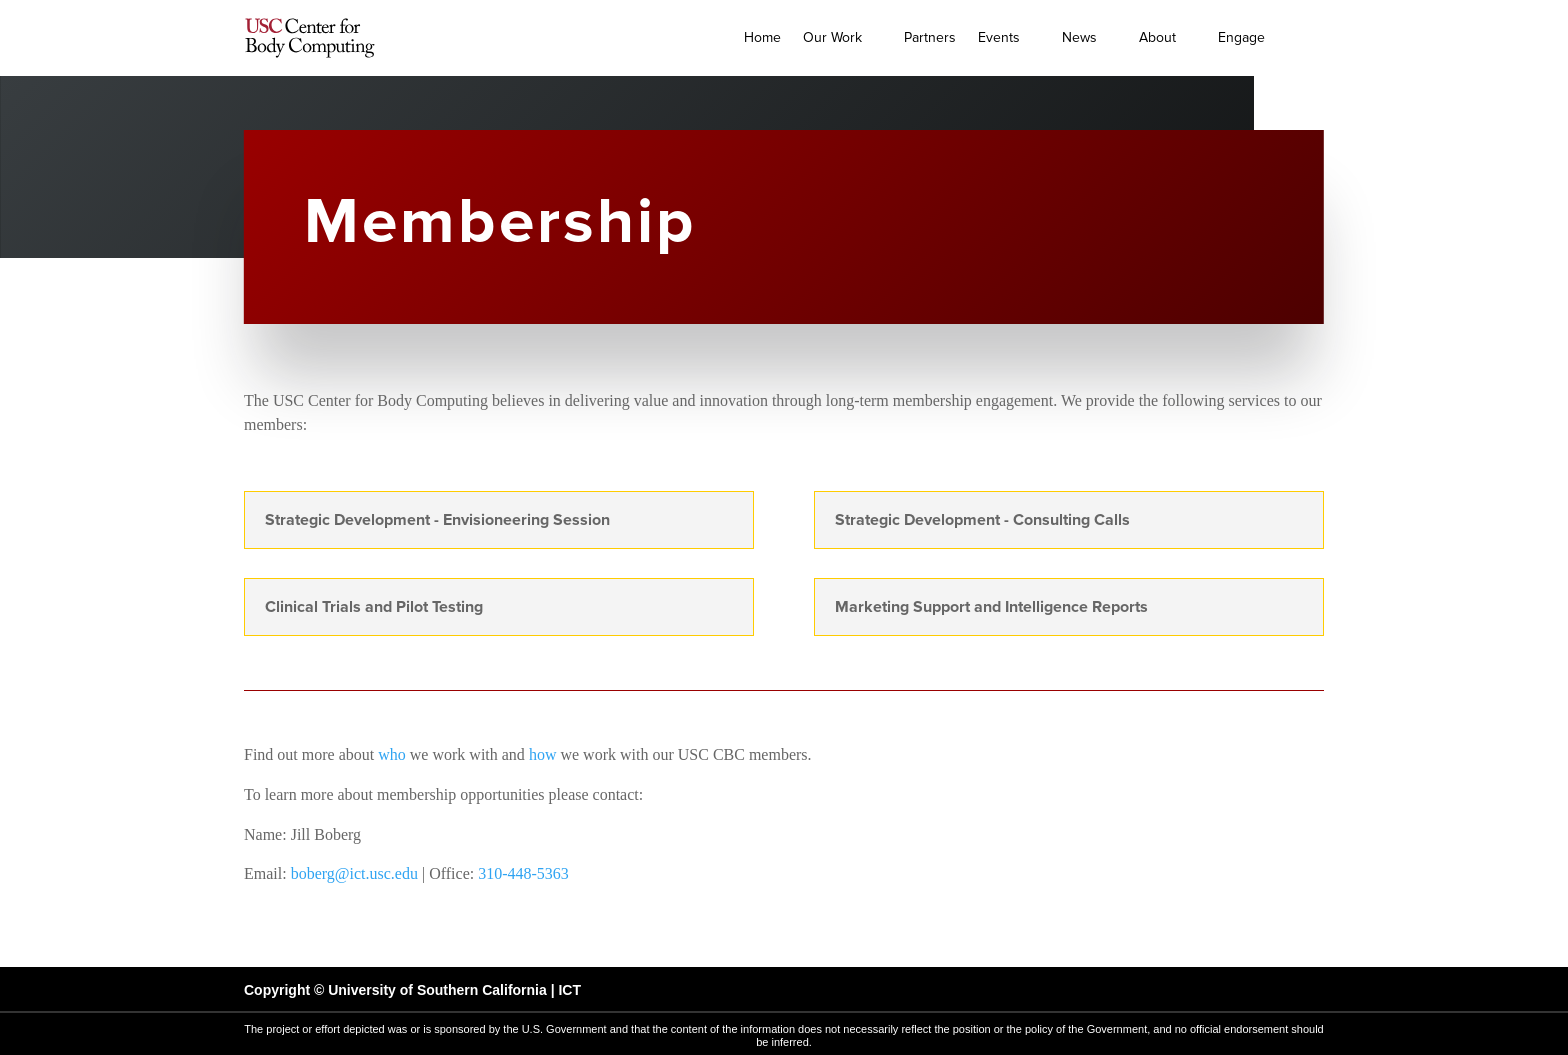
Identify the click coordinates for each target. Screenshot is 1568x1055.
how (543, 754)
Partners (930, 37)
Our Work (832, 37)
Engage (1241, 37)
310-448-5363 (523, 873)
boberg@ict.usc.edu (354, 873)
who (392, 754)
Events (999, 37)
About (1157, 37)
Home (762, 37)
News (1079, 37)
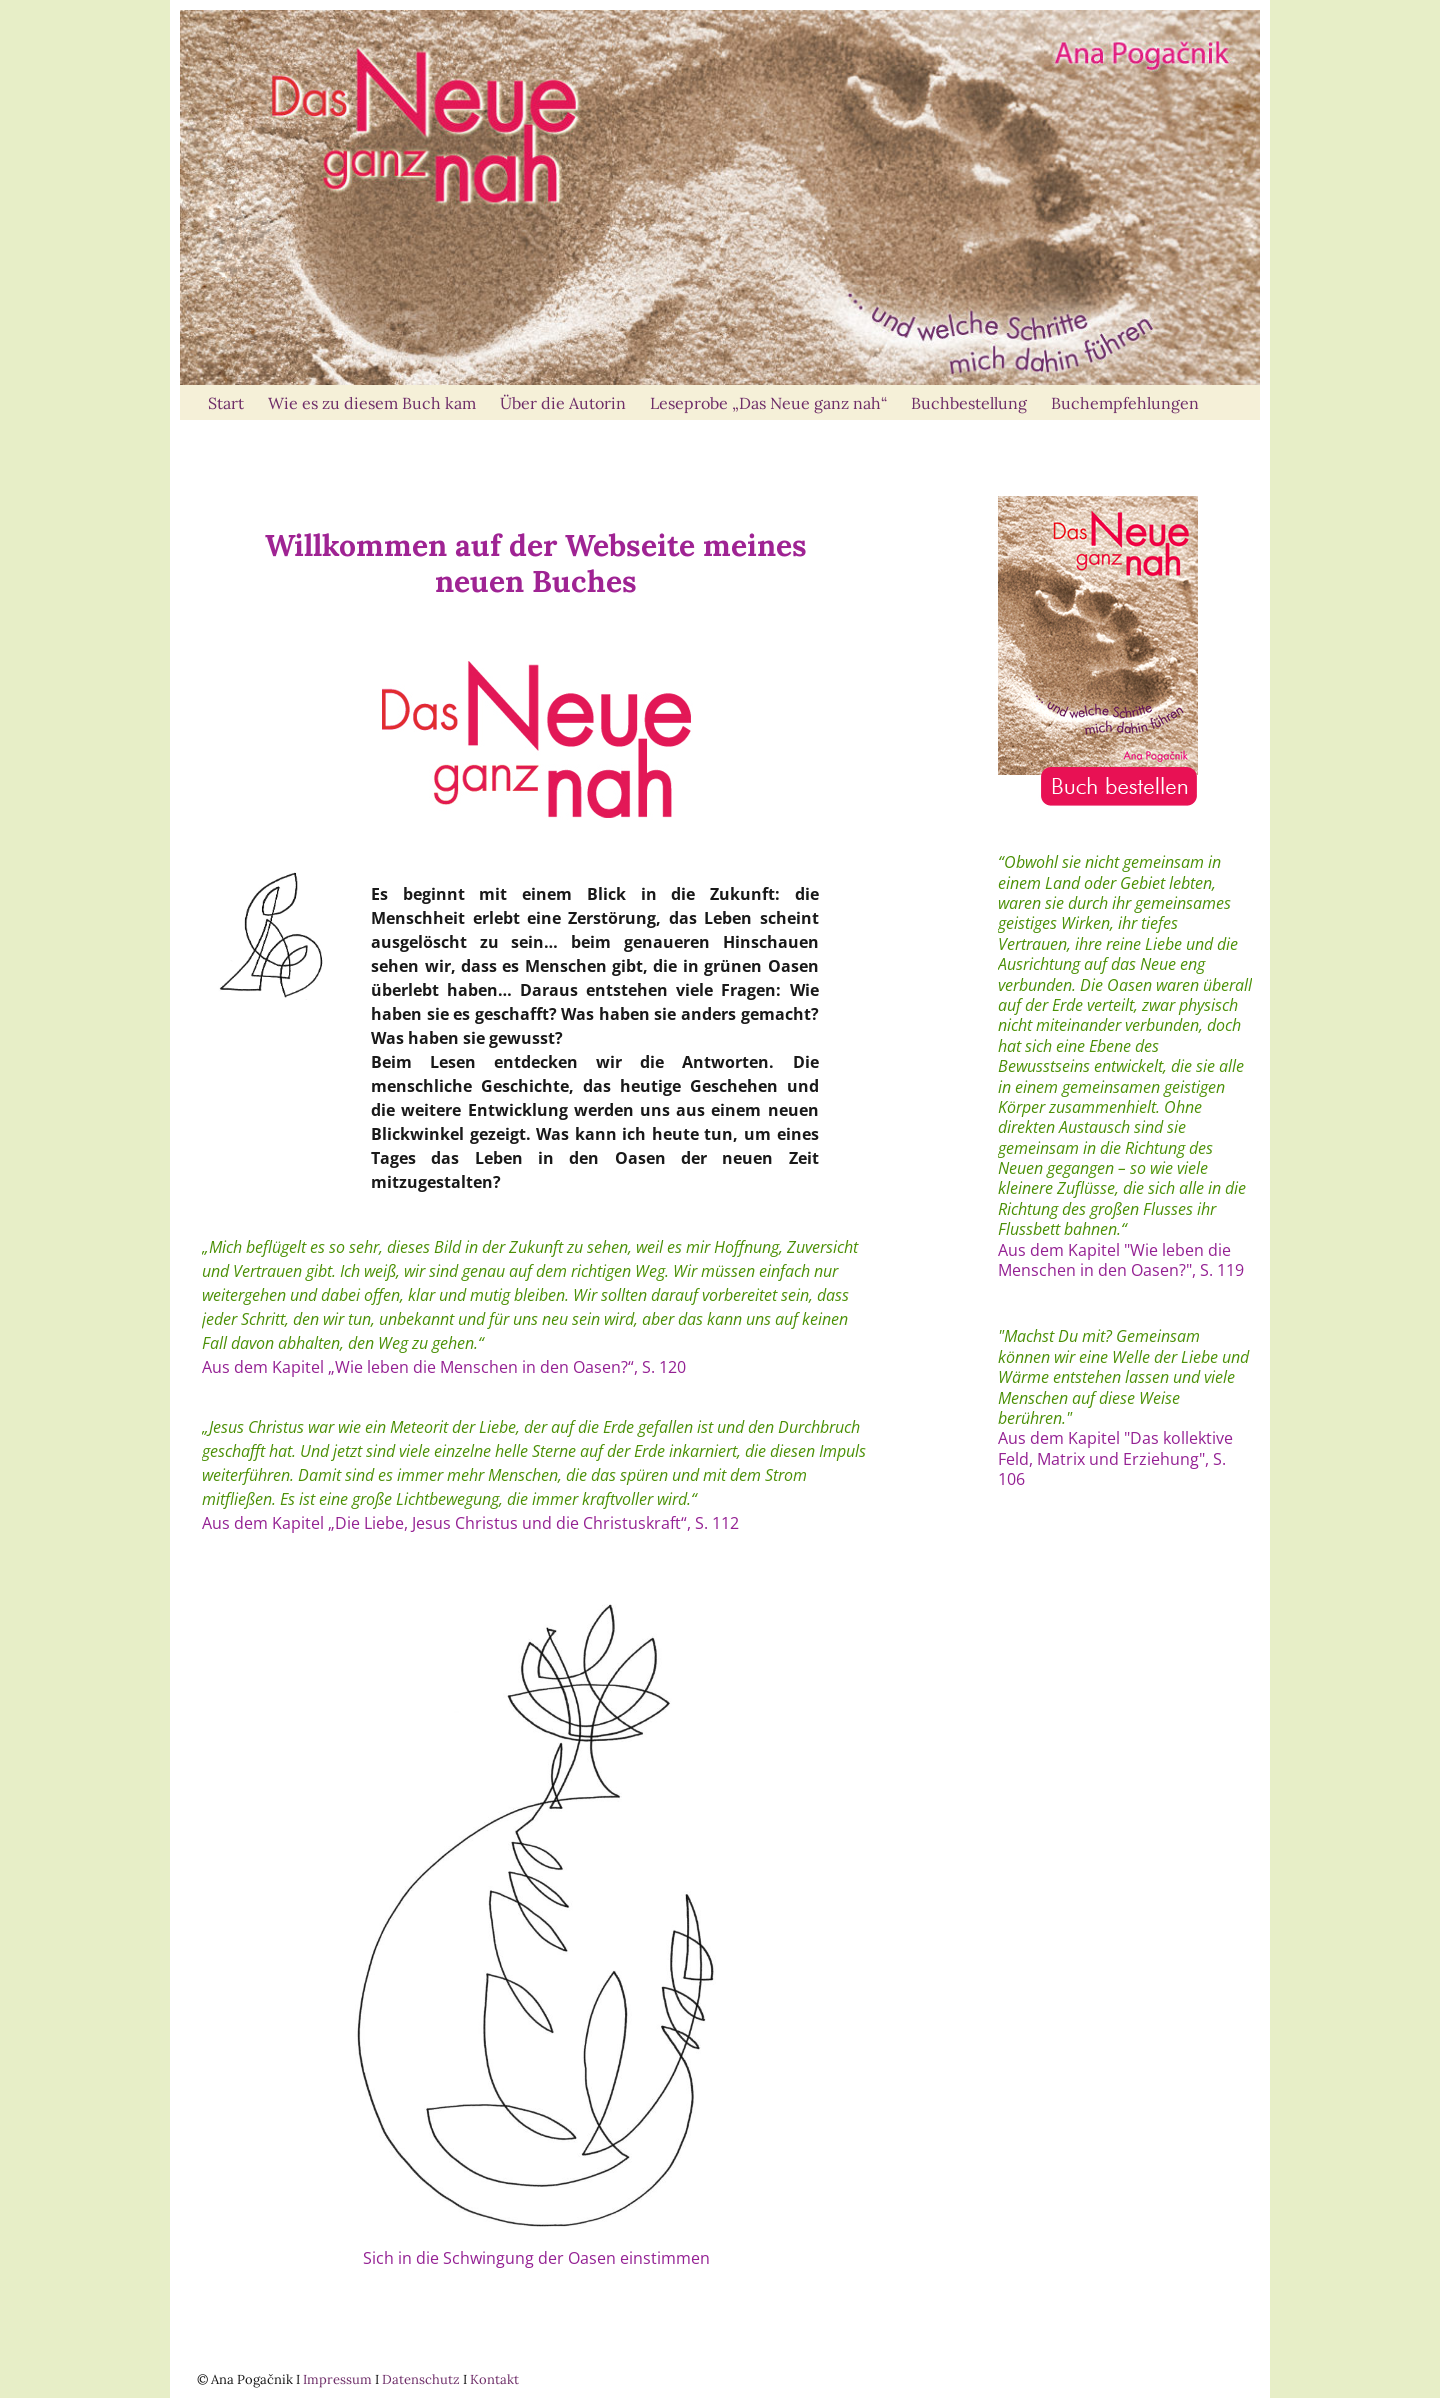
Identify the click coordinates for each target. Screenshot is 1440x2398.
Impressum (337, 2379)
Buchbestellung (969, 403)
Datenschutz (421, 2379)
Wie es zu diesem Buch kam (372, 403)
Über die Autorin (563, 403)
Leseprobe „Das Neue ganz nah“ (768, 403)
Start (226, 403)
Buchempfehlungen (1125, 403)
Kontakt (494, 2379)
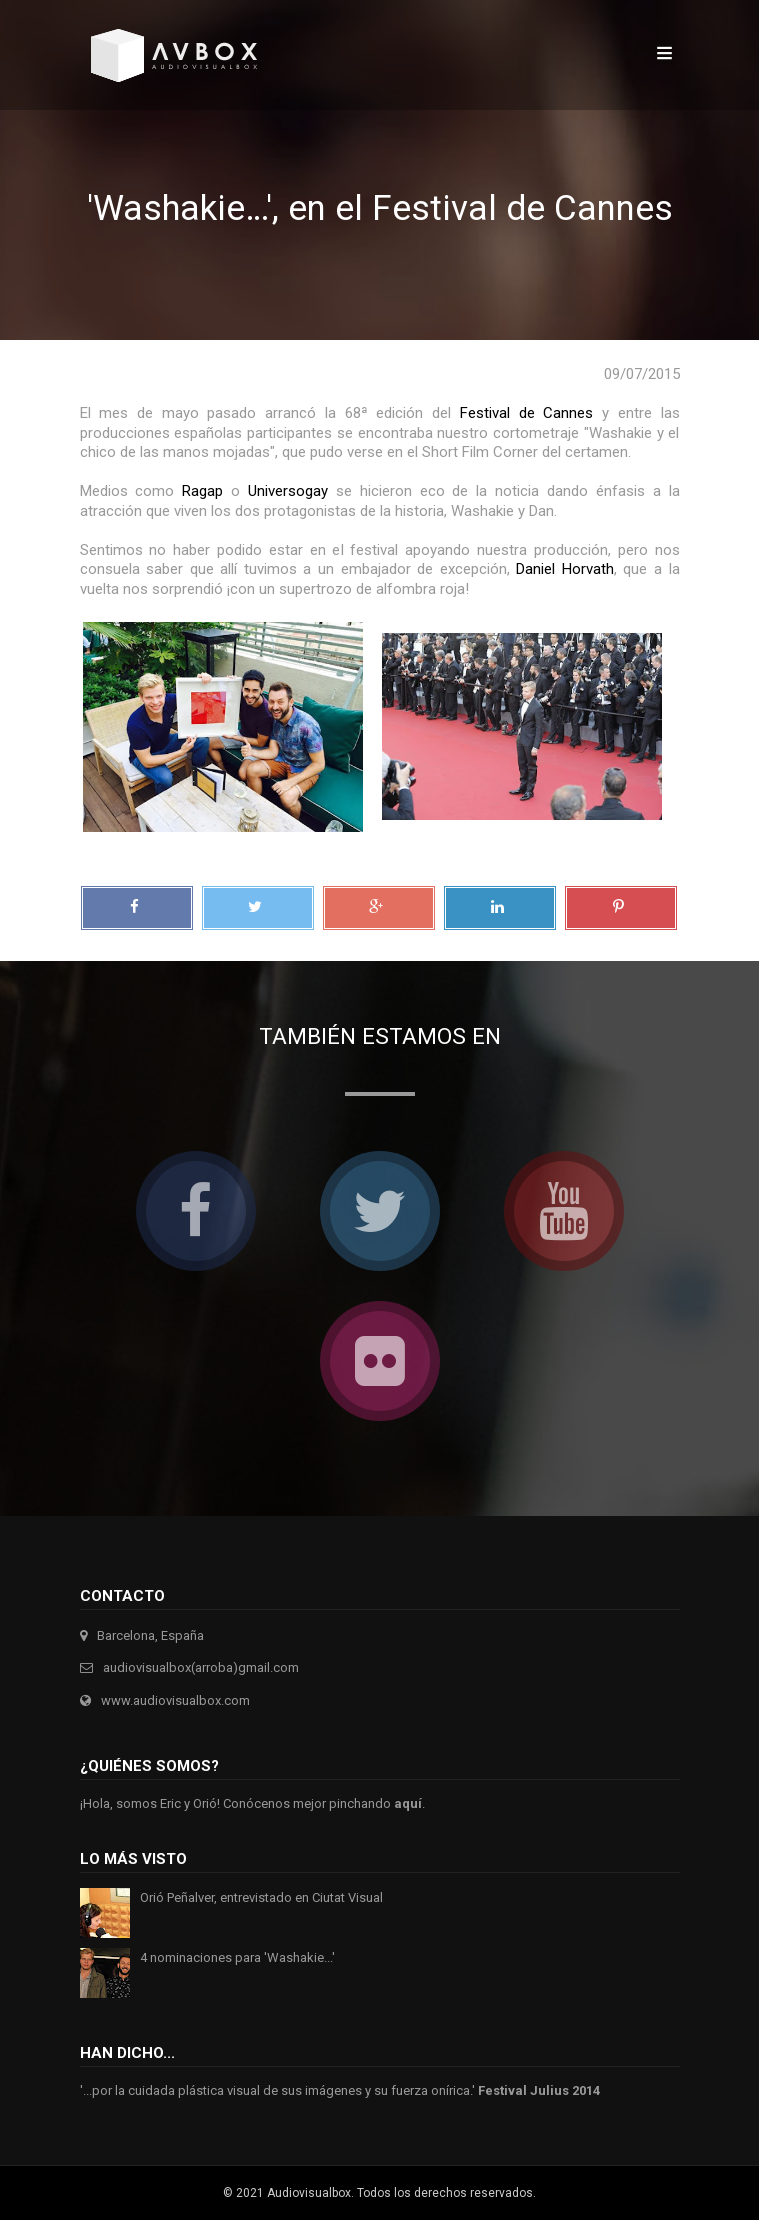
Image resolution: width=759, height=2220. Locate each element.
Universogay (288, 491)
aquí (408, 1803)
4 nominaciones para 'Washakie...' (237, 1957)
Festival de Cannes (526, 413)
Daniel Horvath (565, 569)
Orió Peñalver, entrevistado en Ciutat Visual (261, 1897)
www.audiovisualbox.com (175, 1700)
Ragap (202, 491)
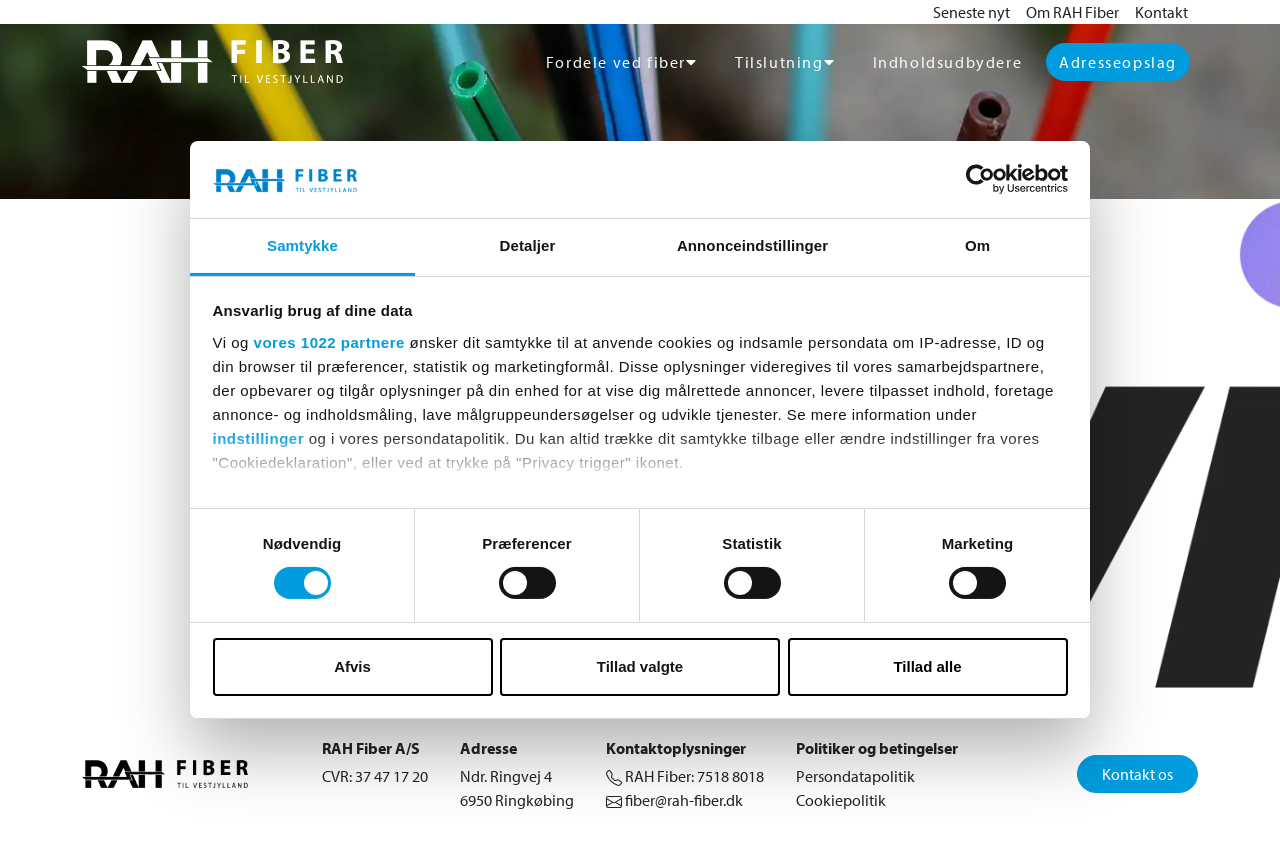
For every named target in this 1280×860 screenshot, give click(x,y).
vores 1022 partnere (329, 342)
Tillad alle (927, 666)
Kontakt (1161, 12)
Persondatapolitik (855, 776)
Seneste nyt (971, 12)
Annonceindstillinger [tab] (752, 245)
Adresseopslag (1118, 62)
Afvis (352, 666)
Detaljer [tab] (528, 245)
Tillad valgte (640, 666)
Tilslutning (779, 62)
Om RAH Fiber (1072, 12)
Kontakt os (1137, 774)
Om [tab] (977, 245)
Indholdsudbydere (948, 62)
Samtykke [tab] (302, 245)
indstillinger (259, 438)
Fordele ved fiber (616, 62)
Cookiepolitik (841, 800)
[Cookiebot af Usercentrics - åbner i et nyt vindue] (980, 179)
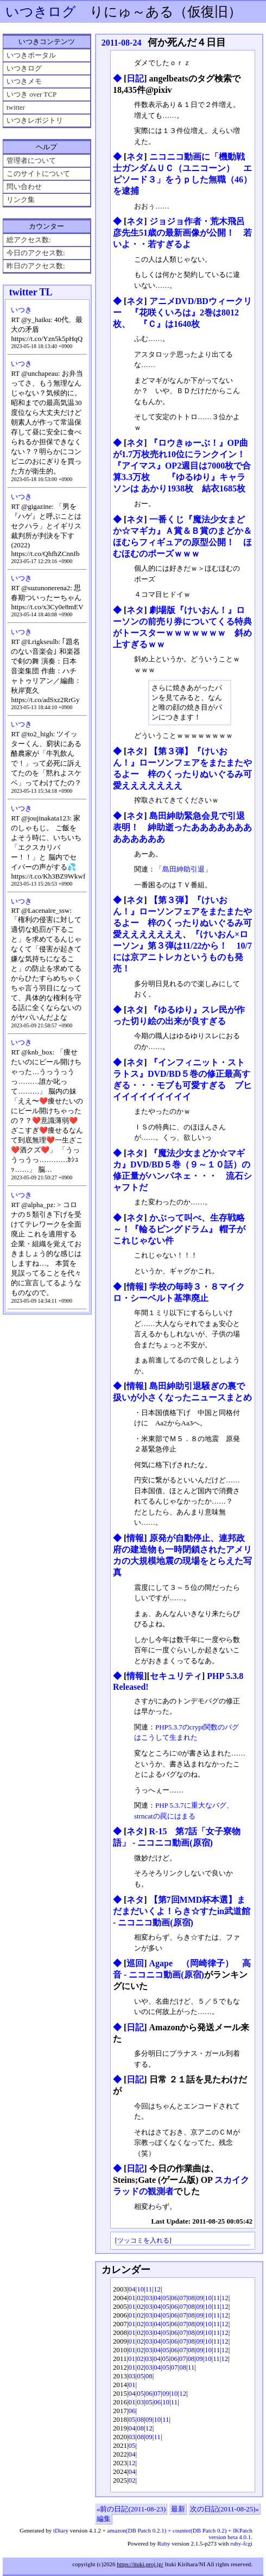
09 (199, 2298)
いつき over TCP (31, 94)
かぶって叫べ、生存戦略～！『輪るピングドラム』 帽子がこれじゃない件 (179, 1229)
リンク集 (21, 199)
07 (182, 2298)
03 (149, 2298)
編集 (104, 2519)
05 (165, 2298)
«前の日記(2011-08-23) (131, 2509)
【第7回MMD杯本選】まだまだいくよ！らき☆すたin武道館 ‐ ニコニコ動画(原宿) (181, 1911)
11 (149, 2289)
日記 (135, 78)
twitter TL (31, 292)
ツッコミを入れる (143, 2240)
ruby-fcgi (241, 2543)
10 (140, 2289)
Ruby (163, 2543)
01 (132, 2298)
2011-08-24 (122, 42)
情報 (135, 1286)
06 (174, 2298)
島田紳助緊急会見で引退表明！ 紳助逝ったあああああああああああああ (182, 827)
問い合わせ (24, 186)
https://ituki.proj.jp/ (140, 2564)
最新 (178, 2509)
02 (140, 2298)
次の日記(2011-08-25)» (224, 2509)
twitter (16, 107)
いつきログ (40, 11)
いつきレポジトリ (35, 120)
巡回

· · · ·

How to complete this task
What are the lines above that hold the string "each"? Copy them.

Exercise solution
Identify the click coordinates for each target. Screenshot is 1568x1055.
Identify the click coordinates for each target. Screenshot is 1440x2398.
Image resolution: width=759, height=2220. Locate each element.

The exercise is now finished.